Excerpted records.
((

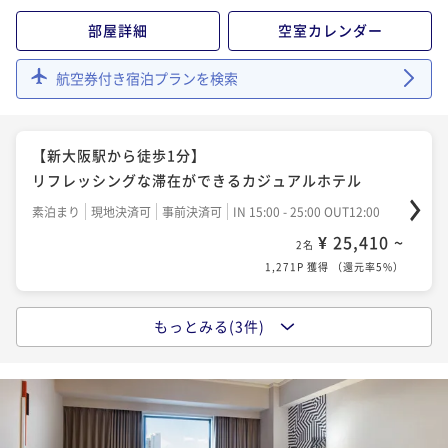
部屋詳細
空室カレンダー
3 days stay ～ ～連泊ステイ～ (朝食付)
朝食付き
現地決済可
事前決済可
IN 15:00 - 25:00 OUT12:00
航空券付き宿泊プランを検索
¥ 89,778 ~
2名
4,489P 獲得
（
還元率5%
）
【新大阪駅から徒歩1分】
リフレッシングな滞在ができるカジュアルホテル
素泊まり
現地決済可
事前決済可
IN 15:00 - 25:00 OUT12:00
¥ 25,410 ~
2名
1,271P 獲得
（
還元率5%
）
もっとみる(3件)
【新大阪駅から徒歩1分】
リフレッシングな滞在ができるカジュアルホテル
朝食付き
現地決済可
事前決済可
IN 15:00 - 25:00 OUT12:00
¥ 33,252 ~
2名
1,663P 獲得
（
還元率5%
）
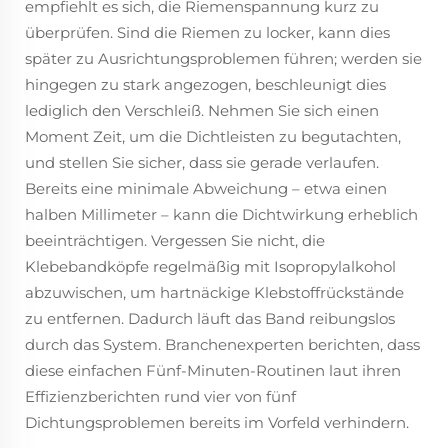
empfiehlt es sich, die Riemenspannung kurz zu
überprüfen. Sind die Riemen zu locker, kann dies
später zu Ausrichtungsproblemen führen; werden sie
hingegen zu stark angezogen, beschleunigt dies
lediglich den Verschleiß. Nehmen Sie sich einen
Moment Zeit, um die Dichtleisten zu begutachten,
und stellen Sie sicher, dass sie gerade verlaufen.
Bereits eine minimale Abweichung – etwa einen
halben Millimeter – kann die Dichtwirkung erheblich
beeinträchtigen. Vergessen Sie nicht, die
Klebebandköpfe regelmäßig mit Isopropylalkohol
abzuwischen, um hartnäckige Klebstoffrückstände
zu entfernen. Dadurch läuft das Band reibungslos
durch das System. Branchenexperten berichten, dass
diese einfachen Fünf-Minuten-Routinen laut ihren
Effizienzberichten rund vier von fünf
Dichtungsproblemen bereits im Vorfeld verhindern.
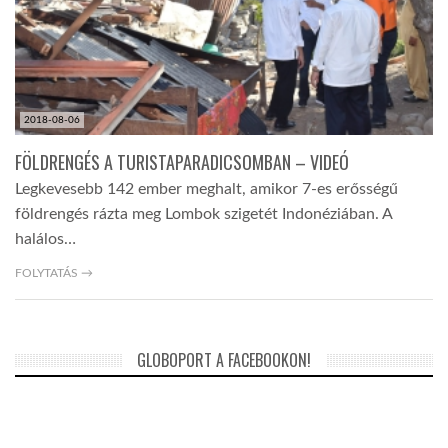
LATIMO.HU
GLOBOBOOK
2018-08-06
FÖLDRENGÉS A TURISTAPARADICSOMBAN – VIDEÓ
Legkevesebb 142 ember meghalt, amikor 7-es erősségű
földrengés rázta meg Lombok szigetét Indonéziában. A
halálos…
FOLYTATÁS →
GLOBOPORT A FACEBOOKON!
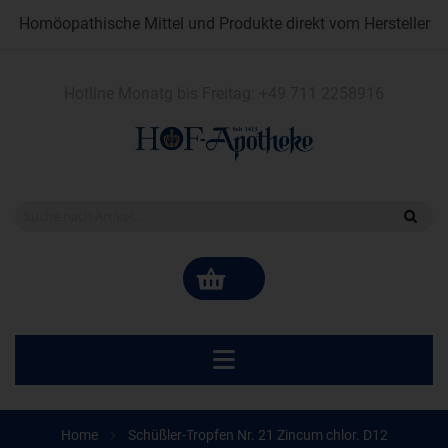
Homöopathische Mittel und Produkte direkt vom Hersteller
Hotline Monatg bis Freitag:
+49 711 2258916
Home
Schüßler-Tropfen Nr. 21 Zincum chlor. D12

))

Your assignment. Write out the entries word for word. Skip the pictures.

Answer section.
部屋詳細
空室カレンダー
3 days stay ～ ～連泊ステイ～ (朝食付)
朝食付き
現地決済可
事前決済可
IN 15:00 - 25:00 OUT12:00
航空券付き宿泊プランを検索
¥ 89,778 ~
2名
4,489P 獲得
（
還元率5%
）
【新大阪駅から徒歩1分】
リフレッシングな滞在ができるカジュアルホテル
素泊まり
現地決済可
事前決済可
IN 15:00 - 25:00 OUT12:00
¥ 25,410 ~
2名
1,271P 獲得
（
還元率5%
）
もっとみる(3件)
【新大阪駅から徒歩1分】
リフレッシングな滞在ができるカジュアルホテル
朝食付き
現地決済可
事前決済可
IN 15:00 - 25:00 OUT12:00
¥ 33,252 ~
2名
1,663P 獲得
（
還元率5%
）
empfiehlt es sich, die Riemenspannung kurz zu
überprüfen. Sind die Riemen zu locker, kann dies
später zu Ausrichtungsproblemen führen; werden sie
hingegen zu stark angezogen, beschleunigt dies
lediglich den Verschleiß. Nehmen Sie sich einen
Moment Zeit, um die Dichtleisten zu begutachten,
und stellen Sie sicher, dass sie gerade verlaufen.
Bereits eine minimale Abweichung – etwa einen
halben Millimeter – kann die Dichtwirkung erheblich
beeinträchtigen. Vergessen Sie nicht, die
Klebebandköpfe regelmäßig mit Isopropylalkohol
abzuwischen, um hartnäckige Klebstoffrückstände
zu entfernen. Dadurch läuft das Band reibungslos
durch das System. Branchenexperten berichten, dass
diese einfachen Fünf-Minuten-Routinen laut ihren
Effizienzberichten rund vier von fünf
Dichtungsproblemen bereits im Vorfeld verhindern.
LATIMO.HU
GLOBOBOOK
2018-08-06
FÖLDRENGÉS A TURISTAPARADICSOMBAN – VIDEÓ
Legkevesebb 142 ember meghalt, amikor 7-es erősségű
földrengés rázta meg Lombok szigetét Indonéziában. A
halálos…
FOLYTATÁS →
GLOBOPORT A FACEBOOKON!
Homöopathische Mittel und Produkte direkt vom Hersteller
Hotline Monatg bis Freitag:
+49 711 2258916
Home
Schüßler-Tropfen Nr. 21 Zincum chlor. D12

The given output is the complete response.